I am not afraid of admitting my own areas of ignorance. The human body of knowledge is enormous and no one can possess all of it, or even be moderately familiar with all of it. The only shame is in pretending otherwise.
This admission fundamentally shapes my personal approach to the whole Hockeystick/Dendrochronology/Michael Mann brouhaha, which continues to this day despite MBH98 having receded into the rather distant past, in scientific research terms. I have to rely more on networks of trust and take a more removed view of it all and generally park that paper and that famous graph in the “pending full acceptance” bucket.
Well, here comes an opportunity for me to refine my “who to believe” assessments of competing claims of statistical expertise.
Further to the continuing and still amusing “conspiracy to call them conspiracy theorists” episode involving Stephan Lewandowsky, he has a new post responding to some more “auditing” from Steve McIntyre. His response, after an overview of what exploratory factor analysis (EFA) is, includes this passage:
Applied to the five “climate science” items, the first factor had an eigenvalue of 4.3, representing 86% of the variance. The second factor had an eigenvalue of only .30, representing a mere 6% of the variance. Factors are ordered by their eigenvalues, so all further factors represent even less variance.
Our EFA of the climate items thus provides clear evidence that a single factor is sufficient to represent the largest part of the variance in the five “climate science” items. Moreover, adding further factors with eigenvalues < 1 is counterproductive because they represent less information than the original individual items. (Remember that all acknowledged standard criteria yield the same conclusions.)
Practically, this means that people’s responses to the five questions regarding climate science were so highly correlated that they reflect, to the largest part, variability on a single dimension, namely the acceptance or rejection of climate science. The remaining variance in individual items is most likely mere measurement error.
How could Mr. McIntyre fail to reproduce our EFA?
Simple: In contravention of normal practice, he forced the analysis to extract two factors. This is obvious in his R command line:
In this and all other EFAs posted on Mr. McIntyre’s blog, the number of factors to be extracted was chosen by fiat and without justification.
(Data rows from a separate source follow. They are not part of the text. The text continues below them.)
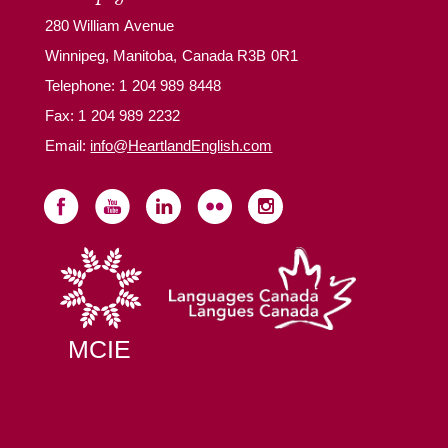
280 William Avenue
Winnipeg, Manitoba, Canada R3B 0R1
Telephone:
1 204 989 8448
Fax: 1 204 989 2232
Email:
info@HeartlandEnglish.com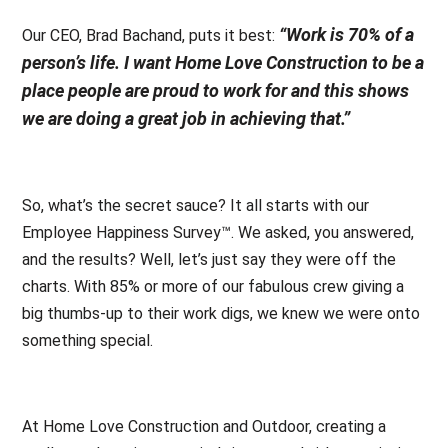
“Work is 70% of a
Our CEO, Brad Bachand, puts it best:
person’s life. I want Home Love Construction to be a
place people are proud to work for and this shows
we are doing a great job in achieving that.”
So, what’s the secret sauce? It all starts with our
Employee Happiness Survey™. We asked, you answered,
and the results? Well, let’s just say they were off the
charts. With 85% or more of our fabulous crew giving a
big thumbs-up to their work digs, we knew we were onto
something special.
At Home Love Construction and Outdoor, creating a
Remember, the second factor in our EFA for the climate item had an eigenvalue much below 1, and hence its extraction is nonsensical. (As it is by all other criteria as well.)
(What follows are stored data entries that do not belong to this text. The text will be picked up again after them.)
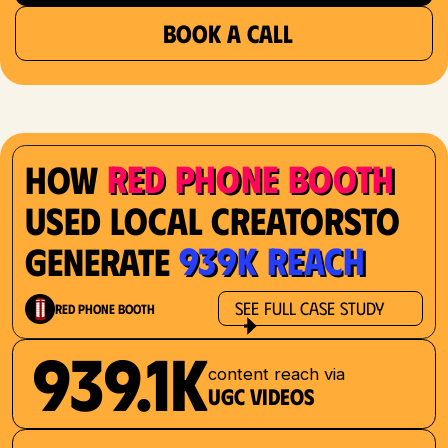
BOOK A CALL
Red Phone Booth
How
Used Local Creatorsto
939K Reach
Generate
See Full Case Study
Red Phone Booth
939.1K
content reach via
UGC videos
But that’s not everything.
When more than one factor is extracted, researchers can rotate factors so that each factor represents a substantial, and approximately equal, part of the variance. In R, the default rotation method, which Mr. McIntyre did not overrule, is to use Varimax rotation, which forces the factors to be uncorrelated. As a result of rotation, the variance is split about evenly among the factors extracted.
This seems a pretty straightforward, black or white, right or wrong issue. Is it? Is Stephan correct? Is there any possible constructive response for McIntyre? Statisticians please respond!